Pull every line with "nicht" from the entries below.

[RECORDED INFORMATION]:
===
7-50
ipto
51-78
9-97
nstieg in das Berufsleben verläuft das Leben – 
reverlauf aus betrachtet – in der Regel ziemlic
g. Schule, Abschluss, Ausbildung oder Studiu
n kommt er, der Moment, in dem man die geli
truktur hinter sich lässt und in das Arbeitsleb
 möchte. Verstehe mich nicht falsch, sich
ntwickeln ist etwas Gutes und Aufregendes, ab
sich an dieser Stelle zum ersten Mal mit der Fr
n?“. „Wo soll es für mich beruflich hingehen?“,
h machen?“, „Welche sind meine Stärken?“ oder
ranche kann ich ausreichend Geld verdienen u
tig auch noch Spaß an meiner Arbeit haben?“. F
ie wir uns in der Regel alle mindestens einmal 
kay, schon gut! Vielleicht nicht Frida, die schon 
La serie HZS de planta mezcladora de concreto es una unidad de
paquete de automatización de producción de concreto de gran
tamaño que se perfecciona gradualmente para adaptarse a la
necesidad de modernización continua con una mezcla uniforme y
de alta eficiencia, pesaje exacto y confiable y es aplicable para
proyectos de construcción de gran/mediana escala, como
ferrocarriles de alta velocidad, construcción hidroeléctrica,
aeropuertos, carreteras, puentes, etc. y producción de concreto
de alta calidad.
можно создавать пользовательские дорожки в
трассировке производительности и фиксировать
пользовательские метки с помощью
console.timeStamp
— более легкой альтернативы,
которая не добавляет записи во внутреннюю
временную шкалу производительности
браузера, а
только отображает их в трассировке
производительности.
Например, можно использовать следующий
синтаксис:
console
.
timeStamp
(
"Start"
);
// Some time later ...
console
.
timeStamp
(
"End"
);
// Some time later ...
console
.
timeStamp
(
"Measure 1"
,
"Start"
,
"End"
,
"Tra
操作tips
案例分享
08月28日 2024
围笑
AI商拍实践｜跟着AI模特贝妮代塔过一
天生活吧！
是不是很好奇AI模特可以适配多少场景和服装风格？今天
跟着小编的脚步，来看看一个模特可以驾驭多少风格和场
===
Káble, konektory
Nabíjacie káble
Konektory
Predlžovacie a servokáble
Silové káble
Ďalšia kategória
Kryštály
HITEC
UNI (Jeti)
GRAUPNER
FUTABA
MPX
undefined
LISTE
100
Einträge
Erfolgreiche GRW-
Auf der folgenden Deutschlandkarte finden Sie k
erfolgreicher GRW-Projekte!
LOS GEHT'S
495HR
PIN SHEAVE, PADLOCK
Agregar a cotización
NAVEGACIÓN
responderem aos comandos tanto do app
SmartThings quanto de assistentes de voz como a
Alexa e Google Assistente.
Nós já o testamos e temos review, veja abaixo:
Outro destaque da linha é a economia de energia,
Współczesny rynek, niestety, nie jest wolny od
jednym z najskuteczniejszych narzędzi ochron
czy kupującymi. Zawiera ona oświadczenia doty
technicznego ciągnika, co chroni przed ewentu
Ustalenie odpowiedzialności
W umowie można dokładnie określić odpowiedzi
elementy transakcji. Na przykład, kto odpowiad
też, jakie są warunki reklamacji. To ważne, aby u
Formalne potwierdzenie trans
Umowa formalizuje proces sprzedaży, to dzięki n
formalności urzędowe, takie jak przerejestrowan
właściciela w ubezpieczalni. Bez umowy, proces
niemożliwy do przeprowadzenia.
===
[REPLY]:
 möchte. Verstehe mich nicht falsch, sich
kay, schon gut! Vielleicht nicht Frida, die schon 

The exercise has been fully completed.